Timing is a vital factor that will largely influence the texture of meat. Authentic white cut chicken must be cooked just before serving. Thus the chef has to pay attention to the moment he or she sees the chicken leg make an upward contraction—and that marks the right level of cooking, which could be said to be medium-well-done, to borrow the language of steak.
POET’S FAST FOOD
Yuan Mei (袁枚), a poet and gastronome in the 1700s, said: “The white cut chicken is the perfect match for various Chinese white liquors. When I go hiking in the countryside, eating some tender chicken in the inns beside the road is quite delightful. For inn-owners, white cut chicken is also an efficient dish that only needs a few minutes to cut into pieces after ordering.”
Because it is relatively lightly cooked, it’s a quick dish to prepare.
HONG KONG TRADITION
Meanwhile, white cut chicken remains highly popular today in Hong Kong and Guangzhou. It plays an irreplaceable role among the Cantonese meat dishes which normally favor barbecued or roasted meats such as duck, pork and goose.

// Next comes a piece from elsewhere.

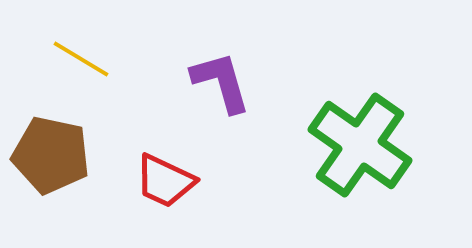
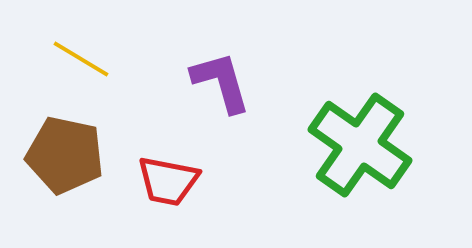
brown pentagon: moved 14 px right
red trapezoid: moved 3 px right; rotated 14 degrees counterclockwise
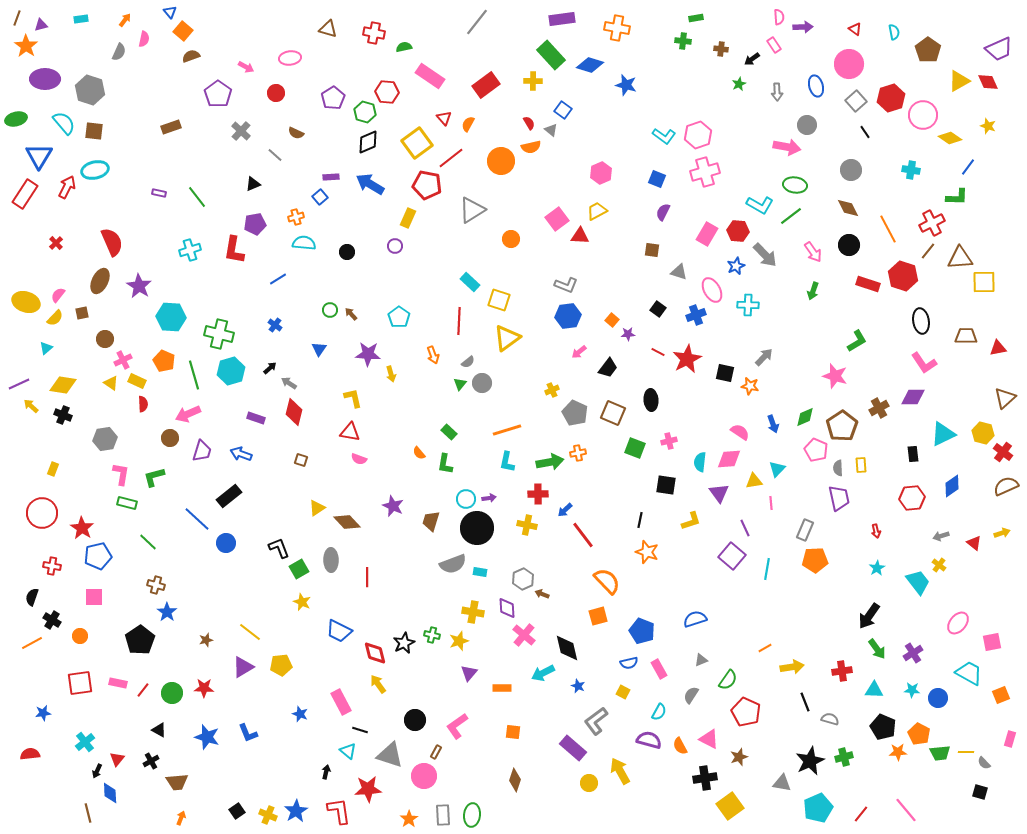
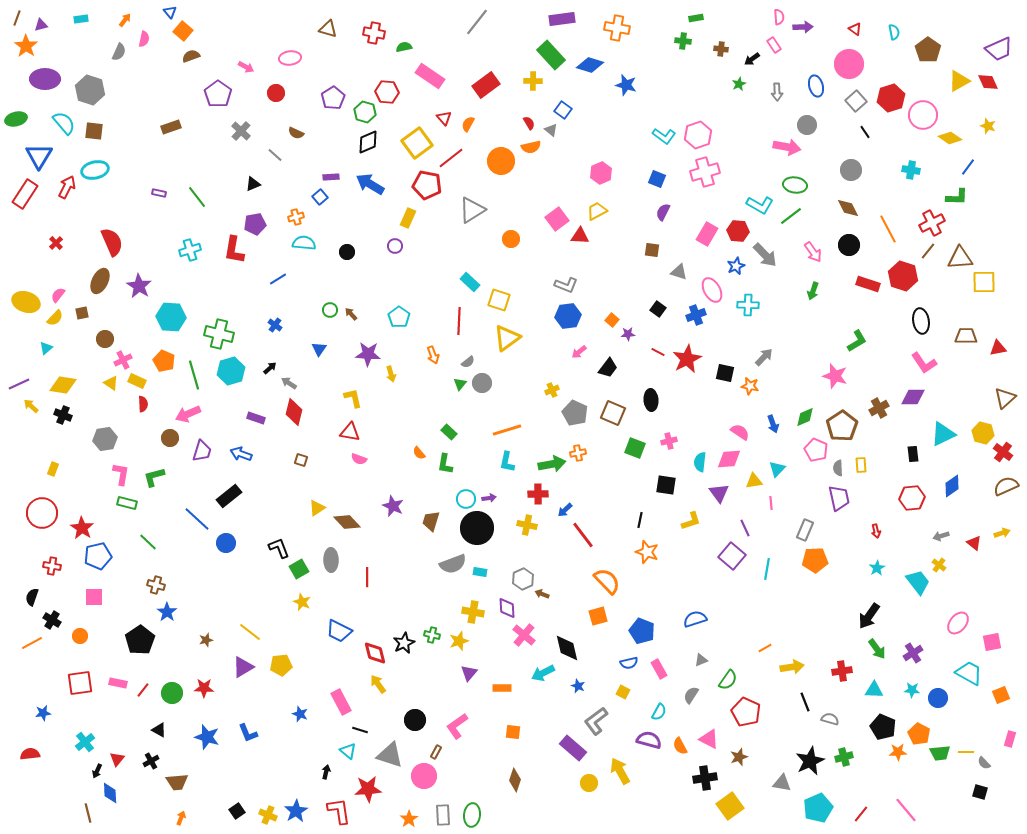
green arrow at (550, 462): moved 2 px right, 2 px down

White cut chicken adds an unusual element, because it has a tender, steamed feel to it.
Along the streets and even in the college canteens of Hong Kong, lines of whole chickens are hung behind the glass windows of siu mei stores, shining in a mouth-watering light-yellow color.
Listening to the sound of sharp knives chopping the meat on the bamboo board, customers in the waiting line feel their appetite whetted. The natural flavor of the tender chicken has become a taste of home for Cantonese people. But it also remains a cultural symbol of the small town of Qingyuan and the whole of the Lingnan region of southern China.
As for the similarity between this dish and Hainan chicken, well, let’s just say that Malaysia, Singapore, Hainan and Qingyuan have all produced varieties of tender poached chicken, and they’re all good eating!